Tears sprang to his eyes, and a wild shiver ran through him like a lance. He wanted to cry out. He heard a low, whimpering sound, but it seemed to be coming from the darkness around him, not from inside him. Another gust of wind swept up a spray of dust and dead leaves and litter from the gutter beside him, and spun around in a tiny whirlwind. The rattling, scraping sounds hurt his ears, and for just an instant, he imagined that he could see a face in the center of the swirling debris.
This isn’t happening!…This can’t be happening, he told himself, but the unfocused dread was like a lead weight inside his chest, dragging him down. If he could get back to his apartment, if he could just get inside and shut the door and lock it behind him, he might be all right.
“Might be,” he whispered and, at the same instant, thought, Safe from what?
Transfixed, he watched as the dust devil with the face inside it glided down toward the river, gradually dissolving into the darkness. It left behind the faint echo of its passing and the raw smell of decay.
A hard, hot throbbing in his neck made Ben’s eyes pulse. His vision swelled as he stared off into the darkness b
eyond the dusky glow of the streetlight. Tears blurred his vision, shattering the light from the streetlight into thousands of fiery, dancing splinters.
He wasn’t stupid.
He knew exactly what was happening to him. In college, he’d experimented a few times with pot and LSD just to see what they were all about, but he knew this was qualitatively different. This, he feared, was symptomatic of something far more serious. The only question was, was there something organically wrong with his brain, or was it psychological?

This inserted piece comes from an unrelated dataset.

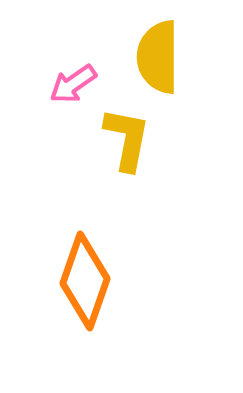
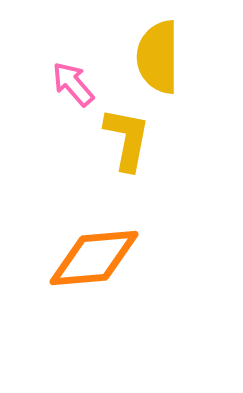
pink arrow: rotated 84 degrees clockwise
orange diamond: moved 9 px right, 23 px up; rotated 66 degrees clockwise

He was positive he was having some kind of mental breakdown. Then again, what could he expect after going for nights on end without any sleep?
“Jesus, get a grip,” he whispered, cringing at the sound of his own voice. Like the faint footsteps he’d heard earlier, his voice seemed to come at him from the darkness.
Looking around, he noticed that Spears Street seemed curiously deserted. The houses on both sides were dark. It seemed as though time had somehow frozen for everyone except him, and he was left totally isolated. After what seemed like several minutes, from far off in the distance, he heard a loud, heavy rumbling sound. Looking toward Main Street, he saw headlights suddenly spike the night, sweeping like twin searchlights as a car sped by the town park.
They’ll see me, Ben thought irrationally, and the instant he had a focal point for his panic, he found the reserve of strength he needed to move. Darting to the side of the street, he found himself ankle-deep in a pile of dead leaves that lined the gully. Cringing, he waited for the car to turn onto his street and nail him with its glaring headlights, but it moved down Main Street until its tail-lights glared like two baleful eyes before disappearing around a corner. As soon as it was out of sight, Ben had the distinct impression it hadn’t really been there. Only the thin blue cloud of exhaust that hung in the air behind it was any proof it was real. Before Ben turned up the walkway to his apartment door, he caught a whiff of the exhaust, and then the night closed down around him, muffling all sound except for his shallow breathing.